As the holiday season overflows with messages to spread the cheer and think of others, the American-Italian Cancer Foundation mammogram bus makes it easier to look out for yourself, offering breast scans free of charge on a walk-in basis to anyone that might need it. The Free Mobile Mammography Program, launched by the AICF in 1987 and running continuously ever since, involves the foundation’s bus stopping in a different location across the five boroughs every day, coordinating with local officials to get the word out to their constituents about its arrival. Today, the bus has stopped in the Upper West Side, at 230 West 72nd Street, in front of the office of State Assemblymember Linda Rosenthal.
“Any free thing is good!” says Lourdes, an Upper West Sider and cancer survivor who is getting her yearly scan with AICF for the first time.

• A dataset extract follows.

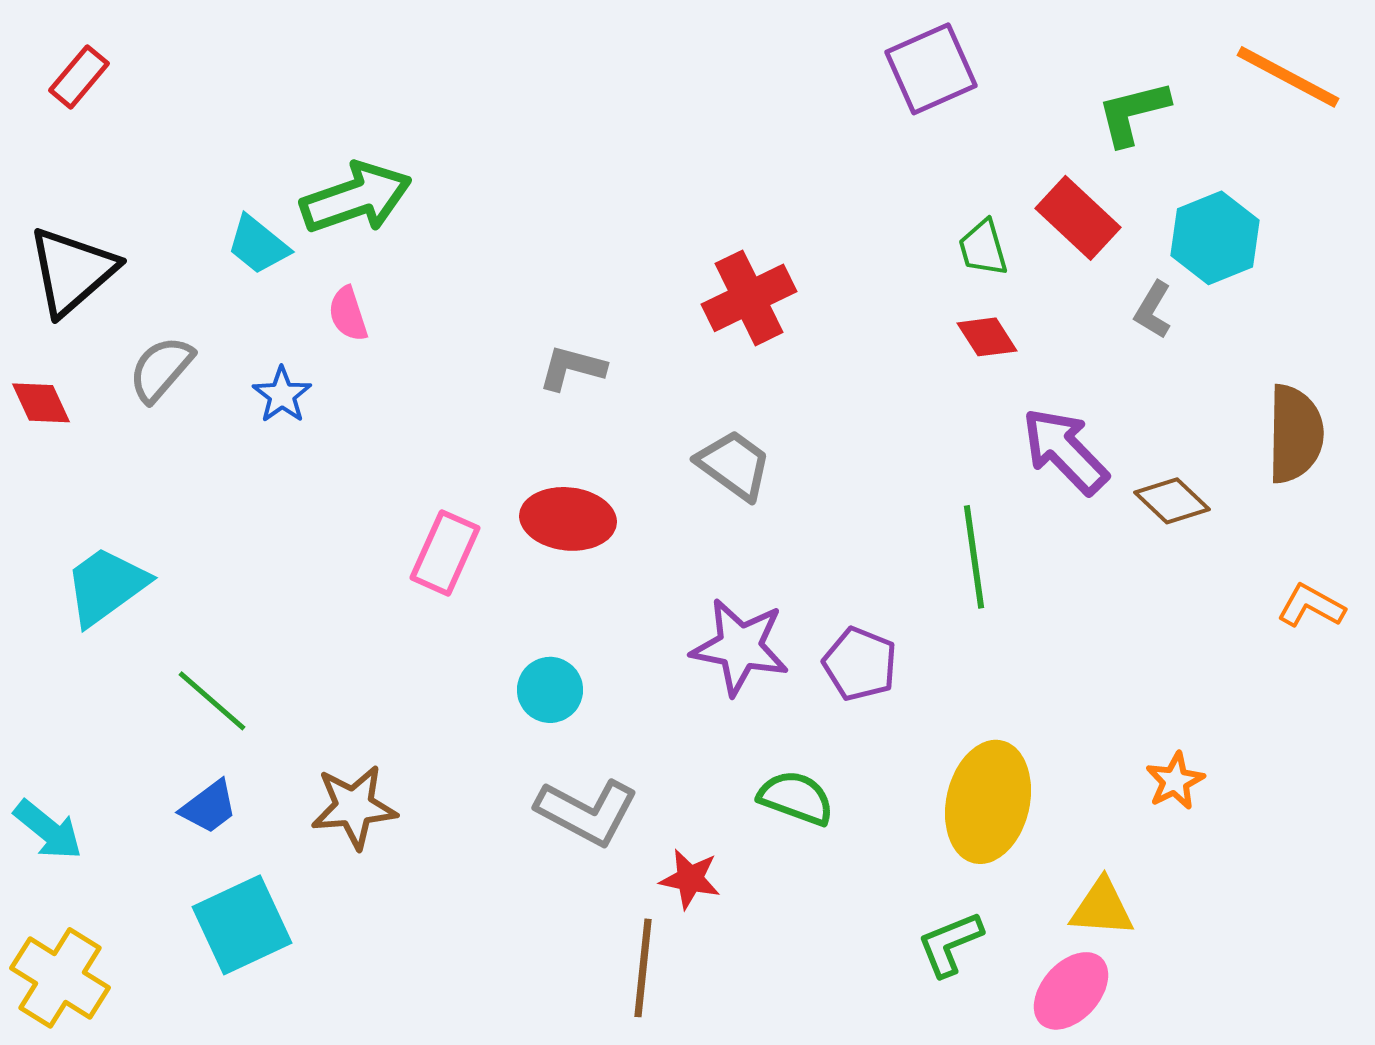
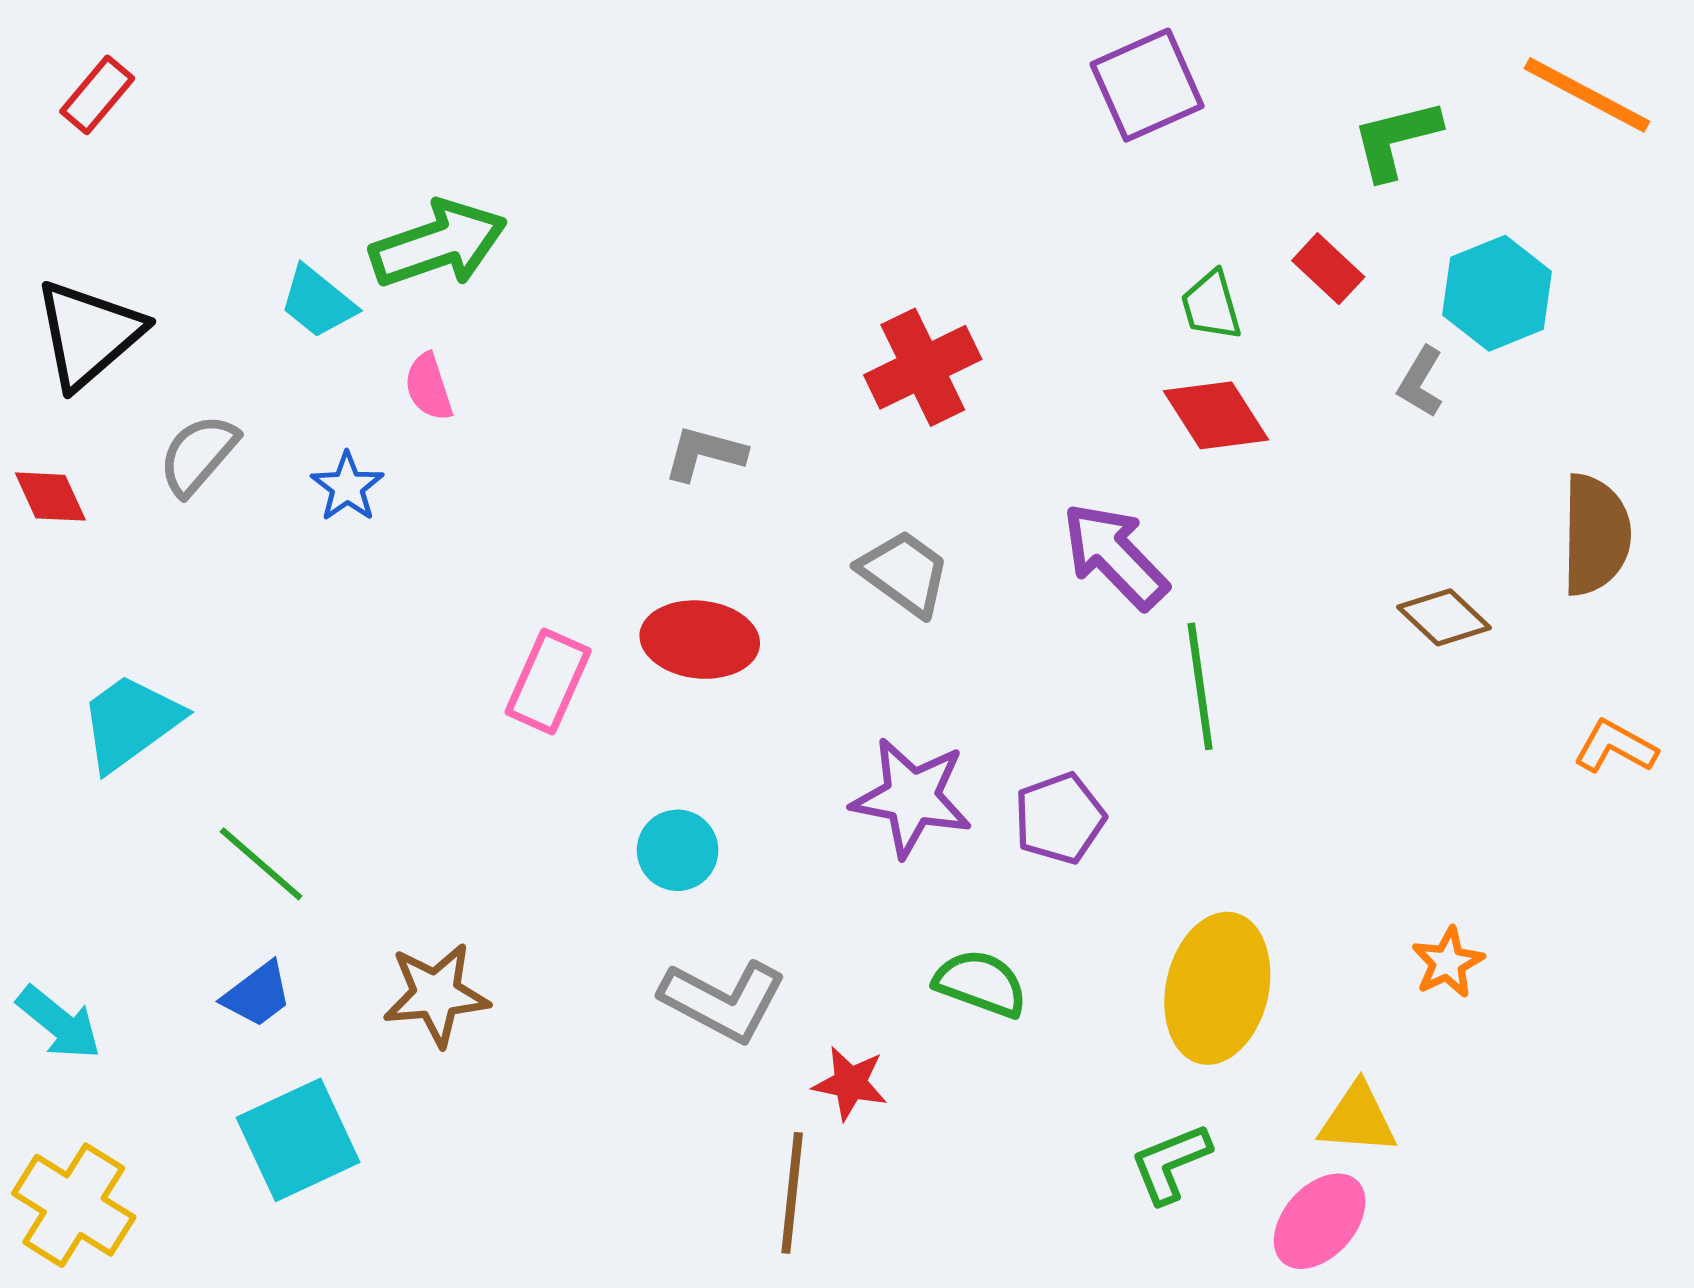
red rectangle: (1078, 218) -> (1328, 269), size x0.7
red diamond: (987, 337) -> (1216, 415), size x1.4
purple arrow: (1065, 451) -> (1115, 556), moved
purple pentagon: (860, 664) -> (1060, 818), turned 30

While she’s “happy to take advantage” of having no out-of-pocket costs for the test, the biggest advantage for her is logistical, as she explains that going to a center her physician might refer her to is a bit of a hassle. “Sometimes it involves a lot of transportation, buses and trains, and it’s a lot for me,” says Lourdes, who requires the help of a home health aide to get around.
Rosenthal, who has represented the district since 2006, has been partnering with AICF on this program since she’s been in office. “Having the American Italian cancer foundation bus just outside my office is a wonderful opportunity for my constituents,” she says. “We get people who come every time we offer it, which means to me that they don’t go elsewhere, so they rely on this bus and AICF.” The national average cost of a mammogram is around $400, or nearly double that if one wishes to get a state-of-the-art 3D scan, like the one offered on the AICF bus.
Just a couple of days ago, a bill co-sponsored by the assemblymember was signed into law requiring insurance companies to cover hair preservation treatments for cancer patients, the first bill of its kind to pass in the country. “When you speak to people, particularly women, undergoing chemo who lose their hair” says Rosenthal, “that is often more traumatic than the actual cancer diagnosis.”
In this stretch of Manhattan just north of Lincoln Center (or just west of Gray’s Papaya, depending on who you ask), the AICF bus turns heads, even in the midday Broadway bustle. This reporter from La Voce was stopped by a passer-by who looked it over and asked how long the bus would be parked there; we informed him that it should be here all day. “I’ve gotta go and tell my girlfriend,” he said with a sudden sense of mission.